Friends! Settle in, I’ve got a good one for you today. I want to talk to you all about my favourite data-interchange format! What’s that? Nobody has a favourite data-interchange format? Nonsense! Everyone has one. Mine is JSON. Heard of it? Yeah, I thought so.

It’s everywhere in the web world. I’m not going to go into the details of what JSON is in this post, or what it stands for, or where it comes from, but if you’re interested in that information, check out www.json.org. What I want to talk about here is some tricks to handling large amounts of JSON in a sane, speedy fashion. Because nobody likes crashing their text editor trying to open a 400mb JSON file holding 85,000 records with upwards of 20 fields each, because they’re trying to find out the lowest value of one particular field. Yeah, definitely did that to myself at least once. It took an embarrassingly long time until I realized that there must be a better way, but once I found it, hoooo boy. Things improved, let me tell ya.

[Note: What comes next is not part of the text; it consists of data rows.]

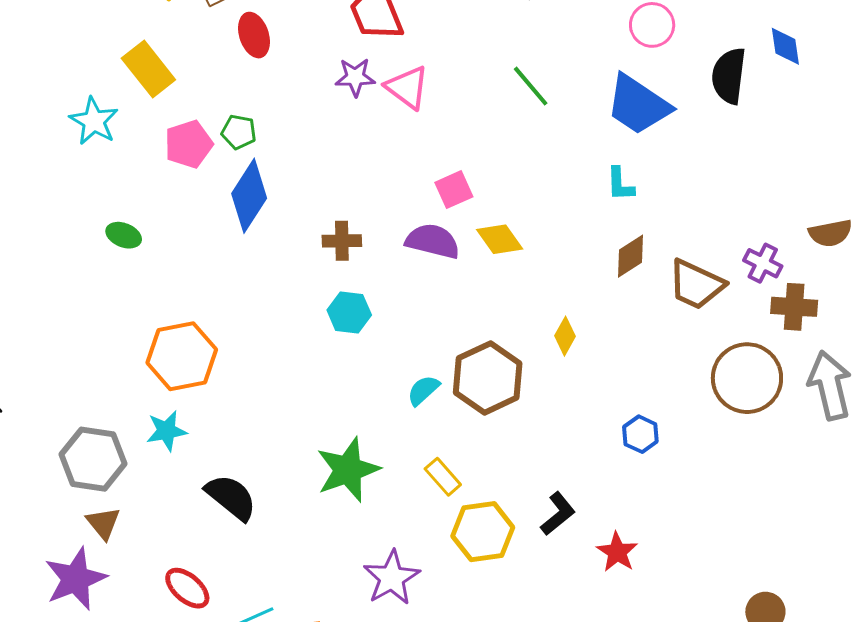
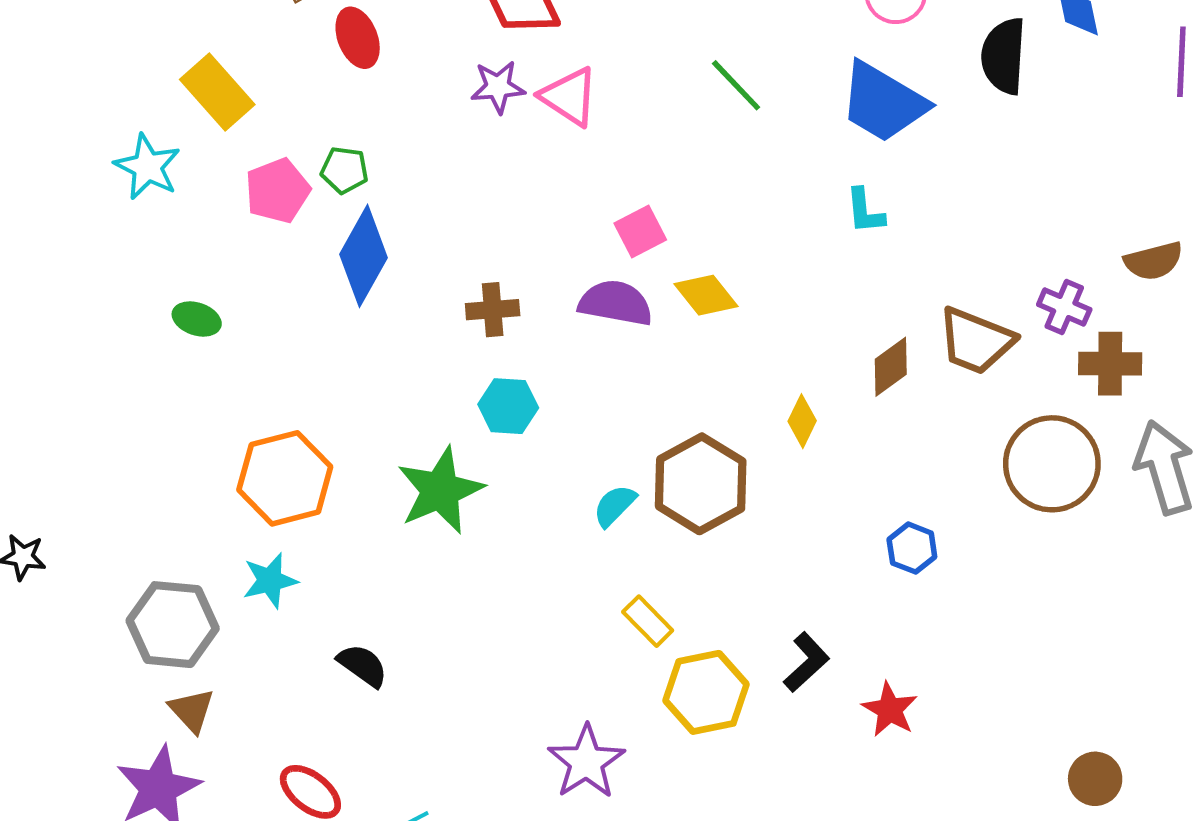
brown diamond: (630, 256) -> (891, 367), moved
green star: (348, 470) -> (440, 491), moved
black semicircle: (231, 497) -> (363, 665), size x0.7

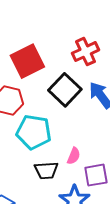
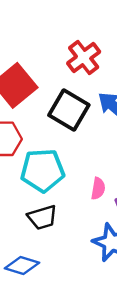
black trapezoid: (46, 170) -> (42, 217), moved

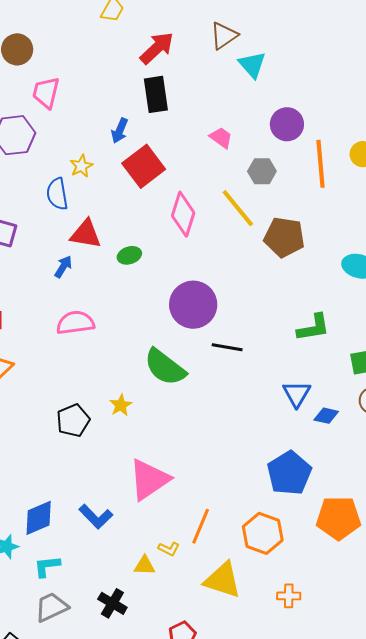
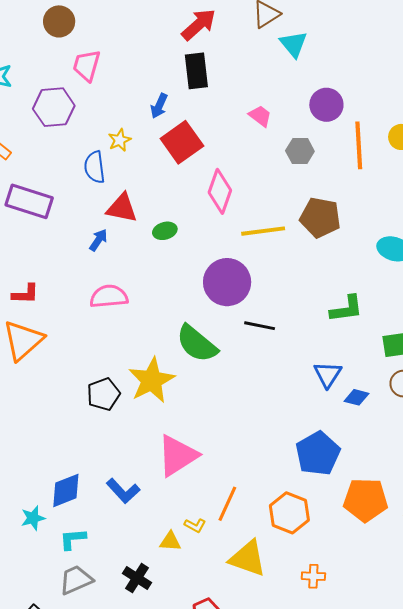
yellow line: (238, 208) -> (263, 231), moved, turned -60
yellow star: (121, 405) -> (152, 380), size x2.0

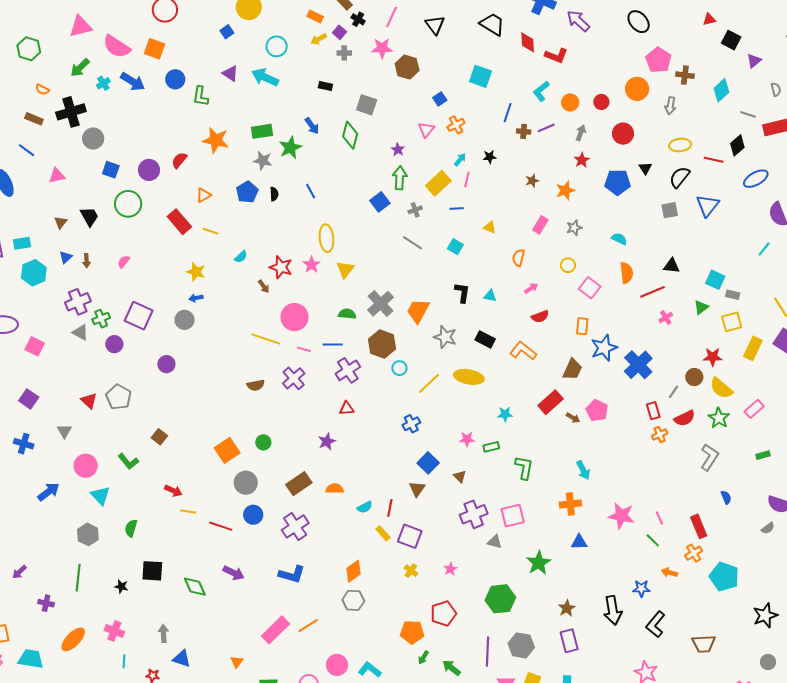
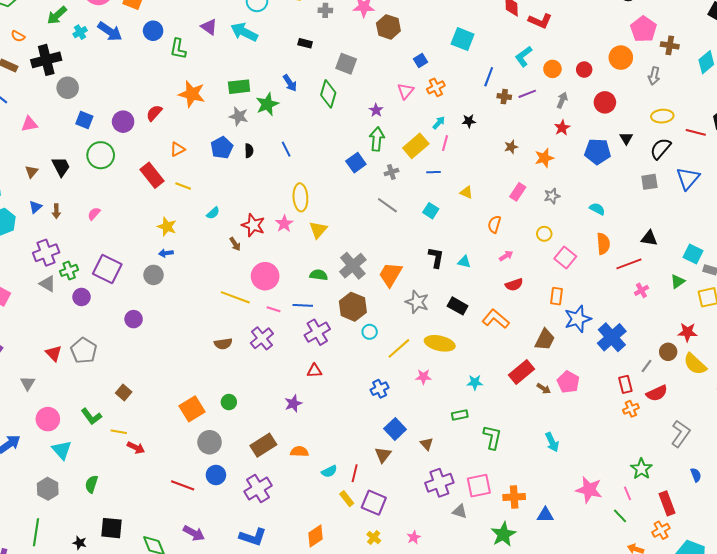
green star: (719, 418) -> (641, 469), moved
pink star: (467, 439) -> (423, 377), moved
orange cross: (570, 504) -> (514, 497), moved
yellow line: (188, 511) -> (119, 432), moved

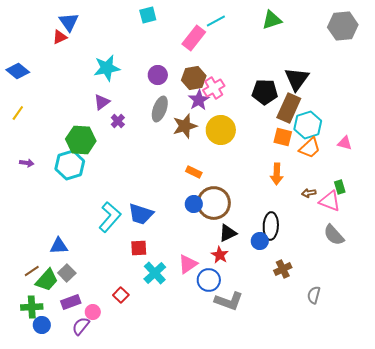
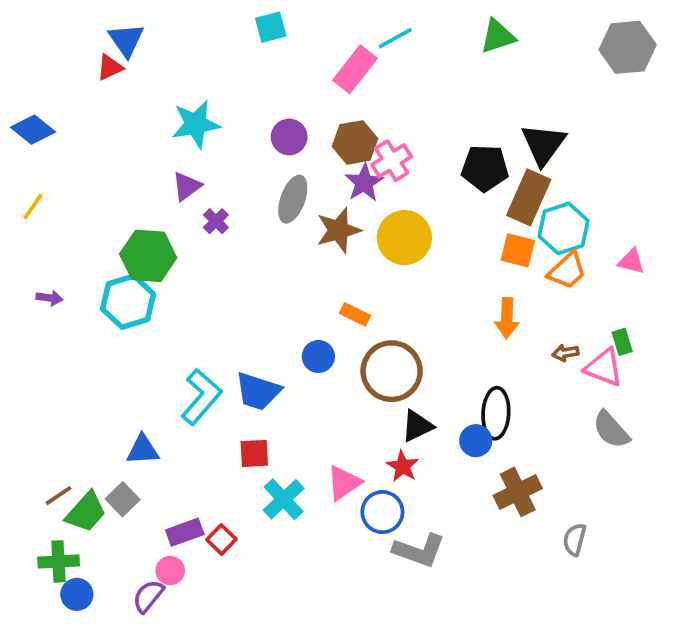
blue circle: (194, 204) -> (318, 357), moved
blue triangle: (59, 246) -> (143, 450), moved
brown cross: (283, 269) -> (518, 492), size x1.4
purple rectangle: (71, 302) -> (185, 532), moved

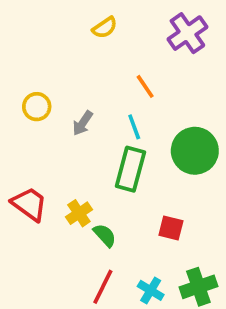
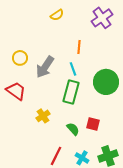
orange line: (145, 86) -> (79, 47), turned 40
gray arrow: (83, 123) -> (45, 67), size x1.6
red trapezoid: (29, 204) -> (16, 91), moved
green semicircle: (105, 235) -> (73, 129), moved

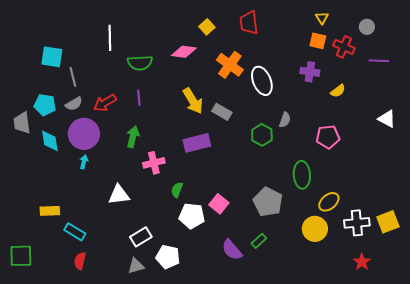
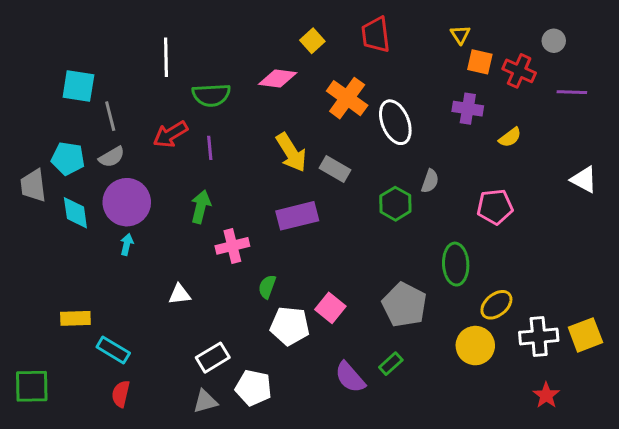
yellow triangle: (322, 18) -> (460, 35), moved
red arrow: (105, 103) -> (171, 134), moved
white triangle: (119, 195) -> (180, 294), size x0.7

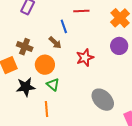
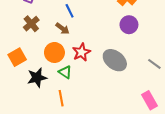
brown cross: (25, 47) -> (31, 24), moved, turned 35
red star: (85, 58) -> (81, 52), moved
gray ellipse: (103, 100) -> (115, 60), moved

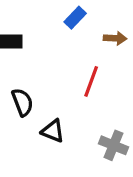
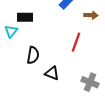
black semicircle: (22, 102) -> (33, 55), turned 30

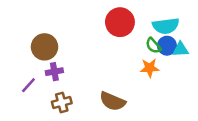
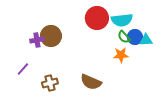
cyan semicircle: (166, 26) -> (122, 20), moved
brown circle: (45, 47) -> (51, 36), moved
purple cross: (54, 72) -> (37, 40), moved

So. Down to brass tacks. The first thing I’m gonna need to you to do, is go ahead and download a fun little command-line program called jq. You can read about it at https://stedolan.github.io/jq/. If you’re using a Mac, you can install it with Homebrew. Otherwise, there’s all kinds of fun instructions if you follow that link. jq, if you haven’t heard of it, is a command-line JSON parser. It’s written in C, and it’s super powerful, in the right hands. In the wrong hands, well, luckily for us, it won’t do much. At it’s most basic, it’ll take a single-line JSON string and pretty-print it for you.

This:

{"name": "Mike", "age": 27, "occupation": "developer", "likesPizza": true}

Turns into this:

{
  "name": "Mike",
  "age": 27,
  "occupation": "developer",
  "likesPizza": true
}

Not a huge deal when you’re dealing with such a short string, but the real power comes out when you start operating on a bigger dataset.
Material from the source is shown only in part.